Leader: Drew Thompson, Biologist, Austin Water Balcones Canyonland Preserve Program
Synopsis: See the City of Austin’s cave restoration and stabilization projects of the past decade in South Austin. Our urban karst landscapes have taken many hardships throughout its recent history from deforestation and overgrazing to the purposeful filling in of caves and sprawling urban expansion. Witness firsthand the City of Austin’s efforts to reopen and restore our valuable resources increasing clean water recharge, healthy biological habitat, and creating a safe environment to educate the public about the benefits of caves and their contribution to the Edwards Aquifer.
Logistics: Group size will be limited to 30 people. We will depart promptly at 9:00AM from the San Marcos Activity Center, returning at 5:00PM. Lunch will be provided so packing one’s own is not required. All lights, helmets, and pads will be provided for those who would like to enter the caves. Personal cave gear will not be allowed to enter the cave in efforts to reduce the chance of cross contamination and possible transfer of WNS. All sites require a short to moderate walk on easy terrain. Comfortable hiking shoes, a reusable water bottle, (drinking water will be provided), and sun protection are highly suggested. Details are preliminary and subject to change.

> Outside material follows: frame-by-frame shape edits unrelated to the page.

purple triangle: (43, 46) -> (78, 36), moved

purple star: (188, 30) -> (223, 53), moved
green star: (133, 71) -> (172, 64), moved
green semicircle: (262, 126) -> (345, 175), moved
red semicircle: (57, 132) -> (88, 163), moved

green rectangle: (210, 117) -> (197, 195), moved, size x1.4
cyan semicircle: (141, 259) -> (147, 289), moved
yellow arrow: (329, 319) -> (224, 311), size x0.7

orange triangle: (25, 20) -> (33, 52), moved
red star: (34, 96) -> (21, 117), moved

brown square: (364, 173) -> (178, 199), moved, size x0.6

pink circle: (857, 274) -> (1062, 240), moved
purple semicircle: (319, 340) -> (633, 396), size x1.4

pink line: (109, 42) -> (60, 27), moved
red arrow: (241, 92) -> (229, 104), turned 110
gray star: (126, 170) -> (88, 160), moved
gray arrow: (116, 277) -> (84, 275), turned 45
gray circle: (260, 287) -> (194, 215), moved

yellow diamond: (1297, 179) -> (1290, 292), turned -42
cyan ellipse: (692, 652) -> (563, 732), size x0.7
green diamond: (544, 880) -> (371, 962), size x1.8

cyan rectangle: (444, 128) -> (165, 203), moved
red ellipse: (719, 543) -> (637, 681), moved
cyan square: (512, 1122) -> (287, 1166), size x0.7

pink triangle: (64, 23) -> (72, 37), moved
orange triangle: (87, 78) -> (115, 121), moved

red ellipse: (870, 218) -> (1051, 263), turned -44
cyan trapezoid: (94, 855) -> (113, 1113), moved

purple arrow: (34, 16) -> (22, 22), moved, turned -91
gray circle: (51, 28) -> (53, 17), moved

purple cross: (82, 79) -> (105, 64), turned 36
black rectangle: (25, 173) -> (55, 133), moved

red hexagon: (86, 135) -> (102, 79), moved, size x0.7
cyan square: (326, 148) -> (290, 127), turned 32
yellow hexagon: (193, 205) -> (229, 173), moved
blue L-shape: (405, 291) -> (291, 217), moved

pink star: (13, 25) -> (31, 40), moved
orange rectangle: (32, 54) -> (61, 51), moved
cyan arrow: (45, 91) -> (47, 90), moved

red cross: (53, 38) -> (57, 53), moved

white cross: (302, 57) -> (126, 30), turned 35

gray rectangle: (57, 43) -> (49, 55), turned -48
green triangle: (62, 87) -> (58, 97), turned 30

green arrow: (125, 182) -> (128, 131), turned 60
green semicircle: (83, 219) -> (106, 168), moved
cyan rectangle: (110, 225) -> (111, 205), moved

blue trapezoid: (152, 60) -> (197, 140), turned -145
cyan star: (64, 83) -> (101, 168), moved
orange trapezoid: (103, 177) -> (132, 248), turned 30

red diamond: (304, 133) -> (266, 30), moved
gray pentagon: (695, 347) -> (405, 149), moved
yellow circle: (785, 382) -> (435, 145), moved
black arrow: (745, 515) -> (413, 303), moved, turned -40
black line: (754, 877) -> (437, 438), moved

Details: The caves of South Austin are plentiful and contribute directly to the Barton Springs segment of the Edwards Aquifer. They are very rich in biodiversity being home to numerous karst obligate species and resident troglophiles. Once often seen as unwanted and unnecessary burdens in the past by landowners and developers, the City of Austin has gone to great lengths to correct the negative effects by restoring these important ecosystems and recharge features to a healthy and manageable state. By means of excavation, stabilization, and revegetation, these neglected treasures now have a second chance. On this fieldtrip we will visit 11 major sinkhole/cave restorations conducted by City of Austin staff under the supervision of Dr. Nico Hauwert. Sites will include a visit to the William H Russell Karst Preserve, (a 200 acre plot previously known as the Blowing Sink Research Management Area), where we will visit the stabilized entrances of Sinky Dinky, William’s Well, Wyoaka, Brownlee, Winter Woods, and Blowing Sink Caves. We will then visit the Goat Cave Karst Preserve to see Wade and Hideout Caves. From there we will take a trip into the entrance portion of Grassy Cove Cave (an easy hands and knees crawl through a nicely decorated passage). We’ll then make our way to the Lady Bird Johnson Wildflower Center to visit the entrance portions of Wildflower Cave (a decently sized room used as underground Classroom) and LaCrosse Cave (a multi-level room used as an underground classroom). During the fieldtrip we will go over site history, biology, geology, excavation methods and techniques, and the obstacles that we overcame to achieve our goals.